など繊細な指先の「感覚」の違いが合う、合わないに表れると思っています。

 

2.自宅で営んでいる、父と私の二人だけで営んでいるので、家賃や人件費などの固定経費が最小限です

 

3.初めていらっしゃる患者さんに高額でハイリスクな自費治療は行ないません

 

歯は治療した後に定期的なメンテナンスや経過観察が必要です。咬み合わせの変化や歯ぐきの変化、体調の良しあし、生活習慣、歯磨きの状況などによって治した歯が再び傷んでくることがあるからです。そのようなメンテナンスが必要なのは、保険で治療しても自費で高額かけて治療しても全く同じです。一般に3か月から半年に一度の来院が望ましいです。難しい入れ歯の方は1~2か月に一度の来院が必要な場合もあります。

 

ところが初めていらした患者さんは、次にまた来院されるかどうか分かりません。これは合う合わないなど様々な事情があるので仕方ないことです。そのように確信が持てない中で高額な治療を行なってしまって1~2年足らずで治療した歯にトラブルを抱えてしまったらみんなが悲しい思いをすることになります。

 

しかし保険の治療ならば、トラブルがあっても簡単に対処できますが、自費の特殊な装置や状況にはだれも対処できません。インプラントの周りの歯グキが腫れて揺れだしたら元通りに戻すのは不可能です。そのような状態を「インプラント周囲粘膜炎」といいますが、非常に高い確率で起こるという研究結果がありました。そのようなことが最近ようやく分かりつつあるところです。

 

とはいえ、私も自費の高額な治療自体を否定しているわけではありません。でも初めての患者さんにいきなり金の話をするのは抵抗を感じます。何回かに渡って保険で治療を行なって患者さんとの信頼関係が得られ、高価でもそれを上回る満足をしていただけると確信してからの高額な自費治療は行なうことだと思っています。

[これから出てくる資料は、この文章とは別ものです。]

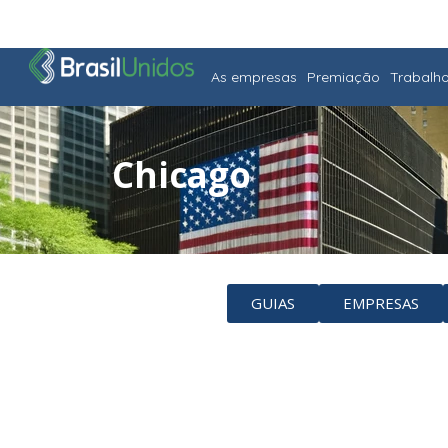
As empresas
Premiação
Trabalh
Chicago
GUIAS
EMPRESAS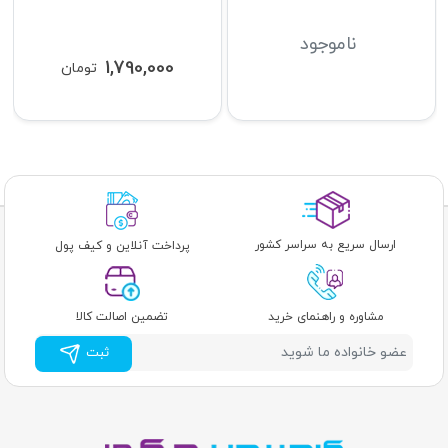
ناموجود
1,790,000
تومان
ارسال سریع به سراسر کشور
پرداخت آنلاین و کیف پول
مشاوره و راهنمای خرید
تضمین اصالت کالا
ثبت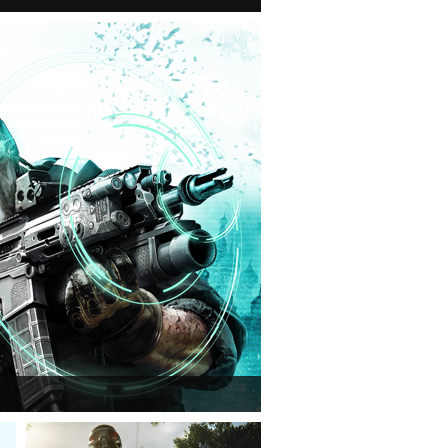
n van a Ghost Recon: Future Soldier következő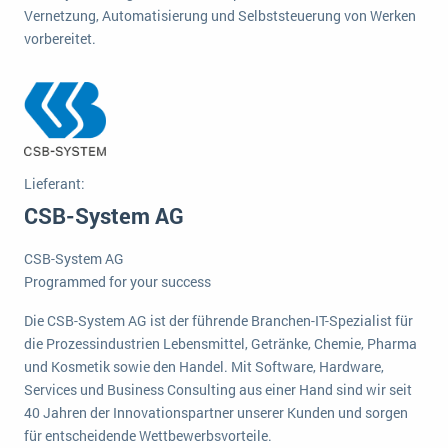
Vernetzung, Automatisierung und Selbststeuerung von Werken
Die „SaaSpocalypse“: Was ist das und was bedeutet es für die Zukunft von Unternehmenssoftware?
vorbereitet.
SAP investiert mit zwei strategischen Übernahmen in Enterprise-KI
ERP-Trends in der Produktion
NACHRICHTENARCHIV
Lieferant:
CSB-System AG
CSB-System AG
Programmed for your success
Die CSB-System AG ist der führende Branchen-IT-Spezialist für
die Prozessindustrien Lebensmittel, Getränke, Chemie, Pharma
und Kosmetik sowie den Handel. Mit Software, Hardware,
Services und Business Consulting aus einer Hand sind wir seit
40 Jahren der Innovationspartner unserer Kunden und sorgen
für entscheidende Wettbewerbsvorteile.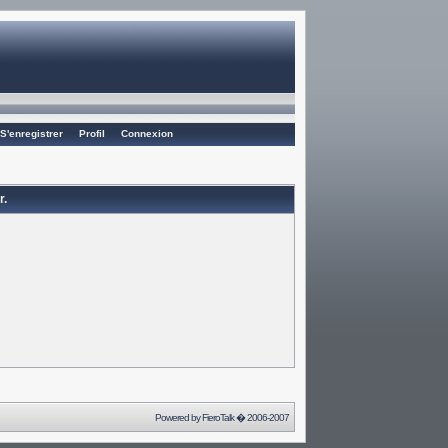
S'enregistrer
Profil
Connexion
r.
Powered by
FieroTalk
� 2006-2007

ですから初めていらした患者さんにはまず保険治療を行なっているのです。

 

4.歯は抜いたり削ったりすると元に戻すことはできません。後戻りできない比較的大きな治療は慎重にやるべきと思っています

 

5.保険治療を専門でという姿勢は、昭和9年(1934年)に祖父高秋が開業して以来70年以上3代に渡って変わることはありません

カメのように慎重なこの姿勢が、患者さんと長いあいだ良い関係を続けていただける結果となっていると思っています。患者さんも3代に渡って来てくださっている方が多いです。祖父母さんの紹介でお孫さんがいらっしゃる、その逆もよくあります。

 

いとう歯科医院は、これからも保険治療専門でブレないで行なっていきます。